The VolunTEEN program is for high school students ages 15 to 18 who are looking for a rewarding way to spend a portion of their summer. VolunTEENs will spend their days bringing smiles and laughter to the halls of the hospital. From the front desks to the patient units, VolunTEENs will craft, play games and most importantly leave a lasting impression on our patients and families. You will also have informative lunches with members of the Children's staff, which will give you the opportunity to learn about different professions in a hospital setting.
The program spans eight weeks during June and July. Interested teens must be able to commit to volunteer at least one day a week for five hours, missing no more than two days of the summer commitment.
You must be 15 by June 1 to be eligible for this program.
- Application opens: Feb 8, 2019
- Application deadline: Feb 22, 2019
- Training date: May 29, 2019
- Program dates/times: June 3, 2019 to July 26, 2019
Please note: All applications are reviewed for content rather than on a first-come, first-serve basis. All applicants will be notified individually of their status. You may only apply to one of our hospital locations.
How to apply for VolunTEENs
Thank you for your interest, applications are now closed.
1. Complete the online application for one of our hospital locations below. Applications for the 2019 program will be available beginning February 8.
- Egleston hospital
- Hughes Spalding hospital
- Scottish Rite hospital
Applicants interested in volunteering at a neighborhood location (listed below)* should apply to Scottish Rite hospital.

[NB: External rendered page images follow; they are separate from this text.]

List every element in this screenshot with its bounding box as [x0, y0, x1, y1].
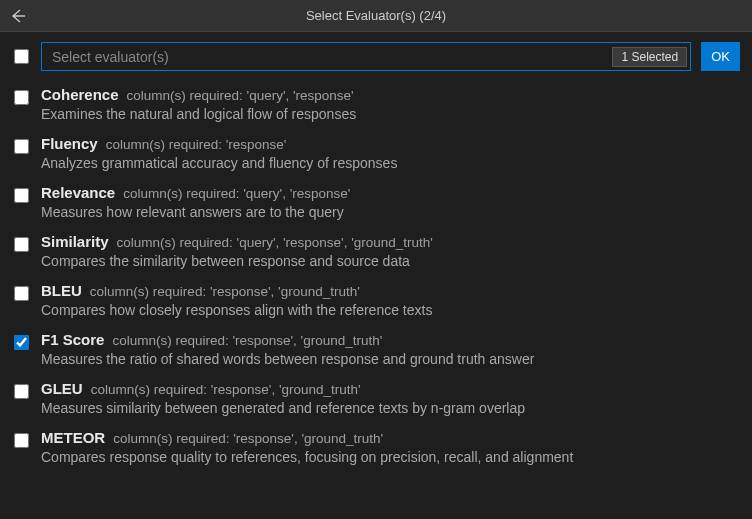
- evaluator-checkbox[interactable]: [14, 335, 29, 350]
- evaluator-checkbox[interactable]: [14, 286, 29, 301]
- evaluator-checkbox[interactable]: [14, 90, 29, 105]
- selected-count-badge: 1 Selected: [612, 47, 687, 67]
- evaluator-requirements: column(s) required: 'query', 'response': [123, 186, 350, 201]
- evaluator-item[interactable]: METEORcolumn(s) required: 'response', 'g…: [14, 424, 740, 473]
- evaluator-description: Analyzes grammatical accuracy and fluenc…: [41, 155, 740, 171]
- evaluator-title-row: BLEUcolumn(s) required: 'response', 'gro…: [41, 282, 740, 299]
- evaluator-title-row: Similaritycolumn(s) required: 'query', '…: [41, 233, 740, 250]
- evaluator-body: METEORcolumn(s) required: 'response', 'g…: [41, 429, 740, 465]
- evaluator-title-row: METEORcolumn(s) required: 'response', 'g…: [41, 429, 740, 446]
- evaluator-name: F1 Score: [41, 331, 104, 348]
- evaluator-item[interactable]: Relevancecolumn(s) required: 'query', 'r…: [14, 179, 740, 228]
- evaluator-name: Fluency: [41, 135, 98, 152]
- arrow-left-icon: [10, 8, 26, 24]
- evaluator-checkbox[interactable]: [14, 188, 29, 203]
- evaluator-name: Similarity: [41, 233, 109, 250]
- select-all-checkbox[interactable]: [14, 49, 29, 64]
- evaluator-list: Coherencecolumn(s) required: 'query', 'r…: [0, 81, 752, 518]
- evaluator-name: Relevance: [41, 184, 115, 201]
- evaluator-checkbox[interactable]: [14, 433, 29, 448]
- evaluator-name: METEOR: [41, 429, 105, 446]
- evaluator-description: Measures the ratio of shared words betwe…: [41, 351, 740, 367]
- evaluator-title-row: Relevancecolumn(s) required: 'query', 'r…: [41, 184, 740, 201]
- evaluator-title-row: GLEUcolumn(s) required: 'response', 'gro…: [41, 380, 740, 397]
- evaluator-requirements: column(s) required: 'response', 'ground_…: [90, 284, 360, 299]
- evaluator-requirements: column(s) required: 'response': [106, 137, 287, 152]
- evaluator-requirements: column(s) required: 'query', 'response': [127, 88, 354, 103]
- evaluator-checkbox[interactable]: [14, 384, 29, 399]
- back-button[interactable]: [0, 0, 36, 32]
- evaluator-checkbox[interactable]: [14, 139, 29, 154]
- evaluator-name: BLEU: [41, 282, 82, 299]
- evaluator-description: Measures similarity between generated an…: [41, 400, 740, 416]
- evaluator-item[interactable]: GLEUcolumn(s) required: 'response', 'gro…: [14, 375, 740, 424]
- evaluator-description: Compares how closely responses align wit…: [41, 302, 740, 318]
- evaluator-body: Relevancecolumn(s) required: 'query', 'r…: [41, 184, 740, 220]
- evaluator-name: Coherence: [41, 86, 119, 103]
- evaluator-requirements: column(s) required: 'response', 'ground_…: [112, 333, 382, 348]
- search-box[interactable]: 1 Selected: [41, 42, 691, 71]
- evaluator-checkbox[interactable]: [14, 237, 29, 252]
- evaluator-item[interactable]: Coherencecolumn(s) required: 'query', 'r…: [14, 81, 740, 130]
- search-row: 1 Selected OK: [0, 32, 752, 81]
- ok-button[interactable]: OK: [701, 42, 740, 71]
- evaluator-item[interactable]: BLEUcolumn(s) required: 'response', 'gro…: [14, 277, 740, 326]
- evaluator-body: Similaritycolumn(s) required: 'query', '…: [41, 233, 740, 269]
- evaluator-item[interactable]: Fluencycolumn(s) required: 'response'Ana…: [14, 130, 740, 179]
- evaluator-body: F1 Scorecolumn(s) required: 'response', …: [41, 331, 740, 367]
- dialog-header: Select Evaluator(s) (2/4): [0, 0, 752, 32]
- evaluator-description: Measures how relevant answers are to the…: [41, 204, 740, 220]
- evaluator-name: GLEU: [41, 380, 83, 397]
- evaluator-body: Coherencecolumn(s) required: 'query', 'r…: [41, 86, 740, 122]
- evaluator-body: GLEUcolumn(s) required: 'response', 'gro…: [41, 380, 740, 416]
- evaluator-title-row: F1 Scorecolumn(s) required: 'response', …: [41, 331, 740, 348]
- evaluator-item[interactable]: F1 Scorecolumn(s) required: 'response', …: [14, 326, 740, 375]
- evaluator-requirements: column(s) required: 'response', 'ground_…: [91, 382, 361, 397]
- evaluator-requirements: column(s) required: 'query', 'response',…: [117, 235, 433, 250]
- evaluator-body: BLEUcolumn(s) required: 'response', 'gro…: [41, 282, 740, 318]
- evaluator-title-row: Fluencycolumn(s) required: 'response': [41, 135, 740, 152]
- evaluator-requirements: column(s) required: 'response', 'ground_…: [113, 431, 383, 446]
- evaluator-description: Examines the natural and logical flow of…: [41, 106, 740, 122]
- evaluator-description: Compares the similarity between response…: [41, 253, 740, 269]
- evaluator-title-row: Coherencecolumn(s) required: 'query', 'r…: [41, 86, 740, 103]
- dialog-title: Select Evaluator(s) (2/4): [0, 8, 752, 23]
- evaluator-item[interactable]: Similaritycolumn(s) required: 'query', '…: [14, 228, 740, 277]
- search-input[interactable]: [42, 43, 612, 70]
- evaluator-description: Compares response quality to references,…: [41, 449, 740, 465]
- evaluator-body: Fluencycolumn(s) required: 'response'Ana…: [41, 135, 740, 171]
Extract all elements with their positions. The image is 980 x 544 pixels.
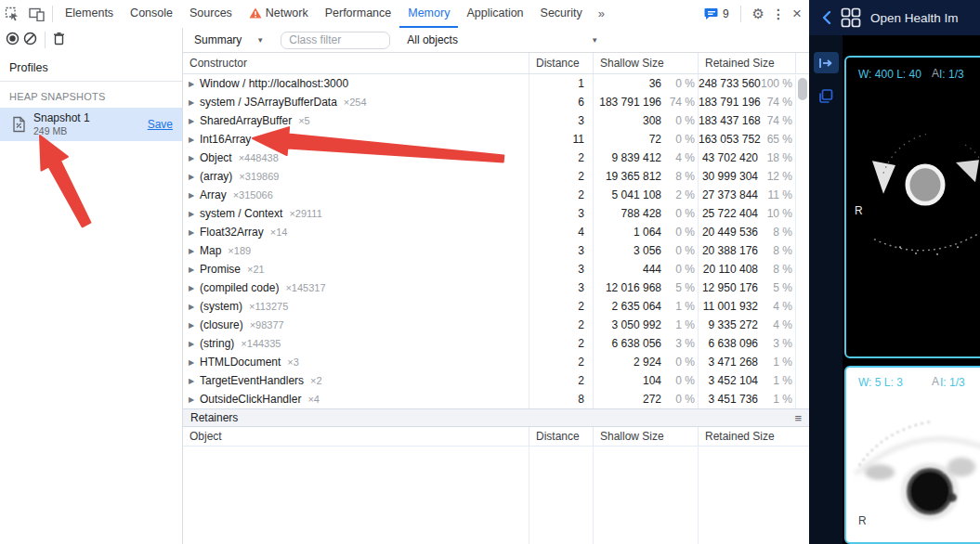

- *Cherokee Urgent Care, Forsyth Urgent Care, Hamilton Creek Urgent Care, Hudson Bridge Urgent Care, North Point Urgent Care, Orthotics and Prosthetics Fabrication Lab, Sandy Plains Rehabilitation, Satellite Boulevard Surgery Center, Satellite Boulevard Urgent Care, Snellville Sports Medicine, Town Center Rehabilitation, Town Center Urgent Care
2. Mail the following documents:
- Completed VolunTEEN packet
- One counselor/teacher recommendation (in a signed and sealed envelope)
- Immunization records that include: Measles, Mumps, and Rubella (two immunization dates); Varicella/Chicken Pox (two immunization dates or titer results proving immunity); and Tdap (Tetanus, Diphtheria and Pertussis) vaccination proof from year 2006-present
- Color copy of your photo ID (driver's license, school ID, passport etc.)